Leading the way is Planetary Defense officer Kelly Fast, who works from NASA headquarters off the National Mall. In a solar system that’s home to more than a million estimated asteroids, her job—and that of the sky-watching army she supervises and collaborates with—is never done. “It’s the only natural disaster we could potentially prevent,” she says.
“A Wake-Up Call”
When I met Fast in early September, she was in a hurry, squeezing in our interview in the lobby of NASA HQ before catching a flight. While she’s relatively new to her job, having become the PDCO’s acting director in May 2024, space has been a lifelong fascination.
Fast grew up in Los Angeles, with a view of the Griffith Observatory out her window, and eventually majored in astrophysics at UCLA. She then earned a master’s and a doctorate in astronomy at the University of Maryland. Fast wanted to study planets, but a stint at NASA’s Infrared Telescope Facility in Hawaii pushed her toward asteroids. In 2014, she became manager of an agency program that tries to find objects like YR4.
For a long time, humanity didn’t worry much about rocky wrecking balls hightailing it through space. The first asteroid discovery didn’t happen until 1801, when Italian priest and astronomer Giuseppe Piazzi spotted Ceres from an observatory in Sicily. About a quarter of the moon’s size, Ceres is so large that NASA reclassified it as a dwarf planet in 2006. A collision with Earth would be catastrophic. For more than a century, however, conventional wisdom among astronomers held that such collisions happened so infrequently that they weren’t worth fretting over.
Then came geologist Eugene Shoemaker. In the 1950s, Shoemaker was an employee of the United States Geological Survey when he examined what’s now known as Barringer Meteor Crater in Arizona. For decades, scientists had debated whether the crater, 550 feet deep and nearly three-quarters of a mile across, was created by a volcanic eruption or an asteroid impact. Most believed it was the former—until Shoemaker discovered coesite in the crater, a rare form of silica mineral found in quartz rock that’s been suddenly pulverized with intense pressure. Coesite can’t be formed by volcanic forces—only an impact or a nuclear detonation can do the trick.
Taking what he learned on Earth, Shoemaker looked to the moon, concluding that all of its craters were made by asteroid impact. (Shoemaker actually helped train the Apollo astronauts and hoped to become the first geologist to walk on the lunar surface before a medical condition disqualified him for the mission.) In the 1970s, he set up a program at Mount Palomar in California, where he and his wife, Carolyn, spent seven-day stints searching the skies for asteroids. Eventually, Shoemaker started finding them, evidence he used to argue that space rocks hit our planet more often than anyone thought. That argument was bolstered in the late 1970s, when Nobel Prize–winning physicist Luis Walter Alvarez and his geologist son, Walter, discovered a worldwide layer of iridium-rich clay.

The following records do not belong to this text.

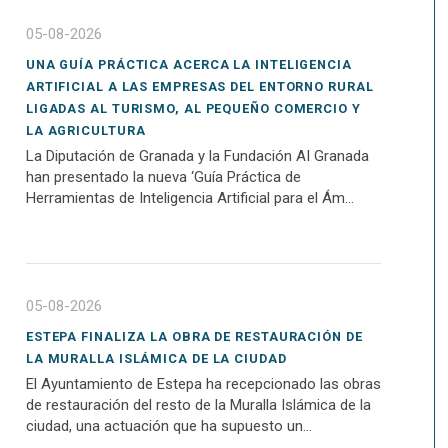
05-08-2026
UNA GUÍA PRÁCTICA ACERCA LA INTELIGENCIA
ARTIFICIAL A LAS EMPRESAS DEL ENTORNO RURAL
LIGADAS AL TURISMO, AL PEQUEÑO COMERCIO Y
LA AGRICULTURA
La Diputación de Granada y la Fundación AI Granada
han presentado la nueva ‘Guía Práctica de
Herramientas de Inteligencia Artificial para el Ám...
05-08-2026
ESTEPA FINALIZA LA OBRA DE RESTAURACIÓN DE
LA MURALLA ISLÁMICA DE LA CIUDAD
El Ayuntamiento de Estepa ha recepcionado las obras
de restauración del resto de la Muralla Islámica de la
ciudad, una actuación que ha supuesto un...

A chemical element and the second-densest naturally occurring metal, iridium is rare on Earth—but abundant in asteroids. In 1980, the father-son duo teamed with two other researchers to publish a groundbreaking paper proposing that a mass extinction that included the dinosaurs roughly 66 million years ago was the result of an asteroid impact. A ferocious scientific debate erupted, with some geologists countering that prolonged volcanic activity wiped out T. rex and friends. In the early 1990s, the identification of a massive impact crater—120 miles in diameter, approximately 66 million years old, and buried beneath Mexico’s Yucatán Peninsula—gave credence to the Alvarezes’s theory. Today, it’s widely accepted that an asteroid strike served as a prelude to the dinosaurs’ demise. So is the notion that our planet exists within a kind of cosmic shooting gallery.
“The moon is pummeled, of course,” says Paul Chodas, a senior member at the Center for Near-Earth Objects at NASA’s Jet Propulsion Lab in California, where he’s worked for 43 years. “And the Earth would look the same if it weren’t for erosion, by the way. We’d be covered with craters.” (While Earth is home to about 190 confirmed impact craters, scientists believe that wind, rain, and geologic activity have hidden and destroyed many more over the planet’s 4.5 billion–year history.)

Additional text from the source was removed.